You are viewing a plain text version of this content. The canonical link for it is here.
Posted to commits@opennlp.apache.org by jo...@apache.org on 2013/09/16 12:55:07 UTC
svn commit: r1523586 - in
/opennlp/trunk/opennlp-tools/src/main/java/opennlp/tools/formats/brat:
BratNameSampleStream.java SpanAnnotation.java
Author: joern
Date: Mon Sep 16 10:55:06 2013
New Revision: 1523586
URL: http://svn.apache.org/r1523586
Log:
OPENNLP-596 Fixed the off by one bug in the span calculation, enhanced error logging, and now sets the name sample id to the file name
Modified:
opennlp/trunk/opennlp-tools/src/main/java/opennlp/tools/formats/brat/BratNameSampleStream.java
opennlp/trunk/opennlp-tools/src/main/java/opennlp/tools/formats/brat/SpanAnnotation.java
Modified: opennlp/trunk/opennlp-tools/src/main/java/opennlp/tools/formats/brat/BratNameSampleStream.java
URL: http://svn.apache.org/viewvc/opennlp/trunk/opennlp-tools/src/main/java/opennlp/tools/formats/brat/BratNameSampleStream.java?rev=1523586&r1=1523585&r2=1523586&view=diff
==============================================================================
--- opennlp/trunk/opennlp-tools/src/main/java/opennlp/tools/formats/brat/BratNameSampleStream.java (original)

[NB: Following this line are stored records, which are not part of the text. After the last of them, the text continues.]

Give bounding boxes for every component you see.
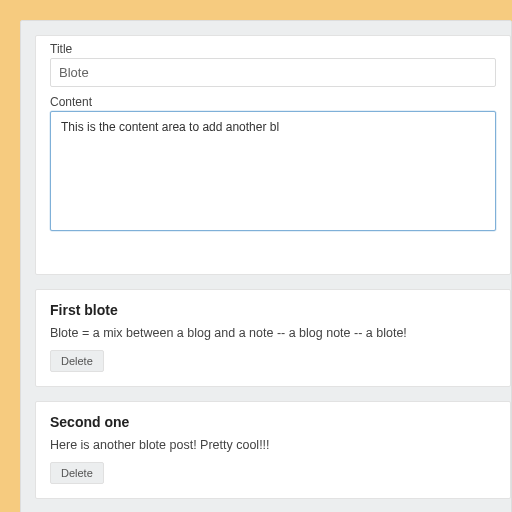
title-input[interactable] xyxy=(50,58,496,87)
page-container: Title Content This is the content area t… xyxy=(20,20,512,512)
delete-button[interactable]: Delete xyxy=(50,462,104,484)
post-body: Blote = a mix between a blog and a note … xyxy=(50,326,496,340)
post-body: Here is another blote post! Pretty cool!… xyxy=(50,438,496,452)
post-card: First blote Blote = a mix between a blog… xyxy=(35,289,511,387)
delete-button[interactable]: Delete xyxy=(50,350,104,372)
editor-spacer xyxy=(50,234,496,260)
content-textarea[interactable]: This is the content area to add another … xyxy=(50,111,496,231)
title-label: Title xyxy=(50,42,496,56)
post-card: Second one Here is another blote post! P… xyxy=(35,401,511,499)
content-label: Content xyxy=(50,95,496,109)
post-title: Second one xyxy=(50,414,496,430)
editor-card: Title Content This is the content area t… xyxy=(35,35,511,275)
post-title: First blote xyxy=(50,302,496,318)
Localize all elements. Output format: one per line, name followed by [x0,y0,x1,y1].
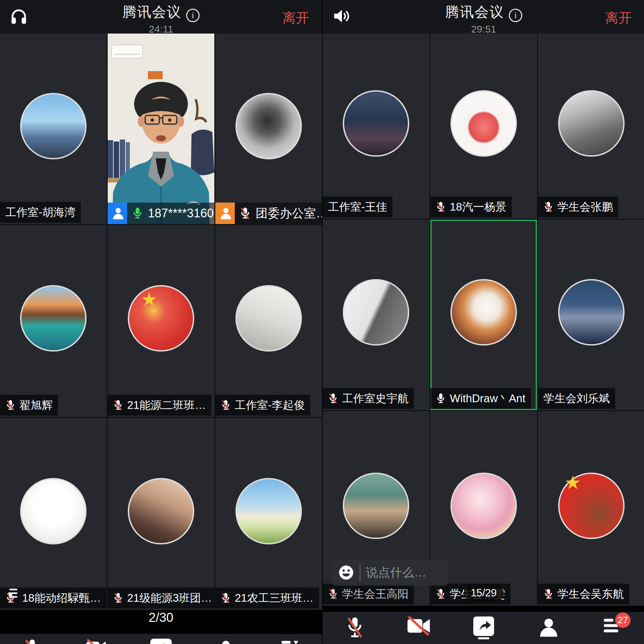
flag-star-motif: ★ [141,288,158,310]
participant-tile[interactable]: 翟旭辉 [0,225,107,417]
participant-tile[interactable]: 工作室-李起俊 [215,225,322,417]
participant-tile[interactable]: 21级能源3班团… [108,418,214,610]
page-indicator: 2/30 [0,610,322,625]
meeting-timer: 29:51 [323,23,644,35]
mic-muted-icon [221,399,231,411]
participant-name: 工作室-胡海湾 [5,205,75,220]
name-label: 18能动绍騄甄… [0,588,106,608]
meeting-screens-composite: { "colors": { "leave_red": "#e34d4d", "m… [0,0,644,644]
participant-tile[interactable]: 学生会张鹏 [538,34,644,219]
mic-muted-icon [436,588,446,600]
mic-muted-icon [113,399,123,411]
participant-tile[interactable]: 18汽一杨景 [430,34,537,219]
name-label: 学生会王高阳 [323,584,414,604]
chat-input[interactable]: 说点什么… [332,559,448,586]
participant-name: 21能源二班班… [127,398,206,413]
app-title: 腾讯会议 [122,4,181,20]
participant-tile[interactable]: 团委办公室… [215,34,322,224]
avatar [235,93,302,159]
bottom-toolbar-partial [0,634,322,644]
share-underline [478,637,489,639]
participant-name: 18能动绍騄甄… [22,591,101,606]
name-label: 工作室-胡海湾 [0,202,81,223]
name-label: 学生会刘乐斌 [538,388,615,409]
flag-star-motif: ★ [565,472,581,493]
name-label: 工作室-王佳 [323,197,392,217]
camera-toggle-button[interactable] [399,612,439,635]
avatar [20,93,87,159]
avatar [343,279,409,345]
participant-tile-active-speaker[interactable]: WithDraw丶Ant [430,220,537,410]
app-title: 腾讯会议 [445,4,504,20]
share-screen-button[interactable] [141,634,181,644]
mic-muted-icon [5,399,15,411]
mic-muted-icon [436,201,446,213]
header: 腾讯会议i 24:11 离开 [0,0,322,34]
participant-name: 团委办公室… [256,205,322,222]
more-button[interactable] [270,634,310,644]
mic-on-icon [436,392,446,405]
avatar [558,90,625,157]
avatar [558,279,625,345]
avatar [450,473,517,539]
participant-tile[interactable]: ★ 21能源二班班… [108,225,214,417]
avatar [235,285,302,352]
participant-tile[interactable]: 学生会刘乐斌 [538,220,644,410]
webcam-video [108,34,214,224]
leave-button[interactable]: 离开 [605,9,632,27]
mic-on-icon [132,207,143,220]
participant-name: 21级能源3班团… [127,591,212,606]
mic-toggle-button[interactable] [335,612,375,639]
participant-name: 学生会刘乐斌 [543,391,610,406]
mic-muted-icon [543,588,553,600]
active-speaker-icon [108,203,127,224]
camera-toggle-button[interactable] [76,634,117,644]
name-label: 187****3160 [108,203,214,224]
name-label: 翟旭辉 [0,395,58,416]
participant-tile[interactable]: 工作室-王佳 [323,34,429,219]
participant-name: 工作室史宇航 [342,391,409,406]
avatar [343,473,409,539]
participant-tile[interactable]: 工作室史宇航 [323,220,429,410]
participant-tile[interactable]: 21农工三班班… [215,418,322,610]
participant-tile[interactable]: ★ 学生会吴东航 [538,411,644,606]
mic-muted-icon [113,592,123,604]
participants-button[interactable] [528,612,568,637]
avatar [20,285,87,352]
participant-name: 工作室-王佳 [328,200,387,215]
avatar [235,478,302,544]
more-button[interactable]: 27 [592,612,633,635]
emoji-icon[interactable] [338,565,354,581]
info-icon[interactable]: i [509,9,522,22]
info-icon[interactable]: i [186,9,200,22]
participant-tile-active-speaker[interactable]: 187****3160 [108,34,214,224]
share-screen-button[interactable] [464,612,504,636]
name-label: 学生会吴东航 [538,584,629,604]
participant-name: 21农工三班班… [235,591,314,606]
name-label: 工作室史宇航 [323,388,414,409]
notification-badge: 27 [615,612,631,628]
participant-name: 学生会吴东航 [557,587,624,602]
avatar [128,478,194,544]
name-label: 18汽一杨景 [430,197,512,217]
name-label: 21级能源3班团… [108,588,214,608]
name-label: WithDraw丶Ant [430,388,531,409]
mic-toggle-button[interactable] [12,634,52,644]
participant-tile[interactable]: 18能动绍騄甄… [0,418,107,610]
leave-button[interactable]: 离开 [282,9,309,27]
divider [360,564,361,581]
mic-muted-icon [239,207,251,220]
speaker-queue-icon [215,203,235,224]
participant-tile[interactable]: 工作室-胡海湾 [0,34,107,224]
mic-muted-icon [328,588,338,600]
avatar [450,90,517,157]
participants-button[interactable] [205,634,246,644]
meeting-screen-right: 腾讯会议i 29:51 离开 工作室-王佳 18汽一杨景 学生会张鹏 工作室史宇… [322,0,644,644]
mic-muted-icon [543,201,553,213]
caption-list-icon [7,588,18,599]
meeting-screen-left: 腾讯会议i 24:11 离开 工作室-胡海湾 [0,0,322,644]
name-label: 21能源二班班… [108,395,211,416]
participant-name: 18汽一杨景 [450,200,506,215]
bottom-toolbar: 27 [323,612,644,644]
participant-name: 翟旭辉 [19,398,53,413]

+++ opennlp/trunk/opennlp-tools/src/main/java/opennlp/tools/formats/brat/BratNameSampleStream.java Mon Sep 16 10:55:06 2013
@@ -113,7 +113,7 @@ public class BratNameSampleStream extend
for (int i = 0; i < tokens.length; i++) {
tokenIndexMap.put(-(sentence.getStart() + tokens[i].getStart()), i);
- tokenIndexMap.put(sentence.getStart() + tokens[i].getEnd(), i);
+ tokenIndexMap.put(sentence.getStart() + tokens[i].getEnd(), i + 1);
}
List<Span> names = new ArrayList<Span>();
@@ -128,22 +128,24 @@ public class BratNameSampleStream extend
if (sentence.contains(entitySpan)) {
entityIdSet.remove(ann.getId());
+ entitySpan = entitySpan.trim(sample.getText());
+
Integer nameBeginIndex = tokenIndexMap.get(-entitySpan.getStart());
Integer nameEndIndex = tokenIndexMap.get(entitySpan.getEnd());
-
+
if (nameBeginIndex != null && nameEndIndex != null) {
names.add(new Span(nameBeginIndex, nameEndIndex, entity.getType()));
}
else {
- System.err.println("Dropped entity " + entity.getId() + " in document " +
+ System.err.println("Dropped entity " + entity.getId() + " (" + entitySpan.getCoveredText(sample.getText()) + ") " + " in document " +
sample.getId() + ", it is not matching tokenization!");
}
}
}
}
- samples.add(new NameSample(Span.spansToStrings(tokens, sentenceText),
- names.toArray(new Span[names.size()]), samples.size() == 0));
+ samples.add(new NameSample(sample.getId(), Span.spansToStrings(tokens, sentenceText),
+ names.toArray(new Span[names.size()]), null, samples.size() == 0));
}
for (String id : entityIdSet) {
Modified: opennlp/trunk/opennlp-tools/src/main/java/opennlp/tools/formats/brat/SpanAnnotation.java
URL: http://svn.apache.org/viewvc/opennlp/trunk/opennlp-tools/src/main/java/opennlp/tools/formats/brat/SpanAnnotation.java?rev=1523586&r1=1523585&r2=1523586&view=diff
==============================================================================
--- opennlp/trunk/opennlp-tools/src/main/java/opennlp/tools/formats/brat/SpanAnnotation.java (original)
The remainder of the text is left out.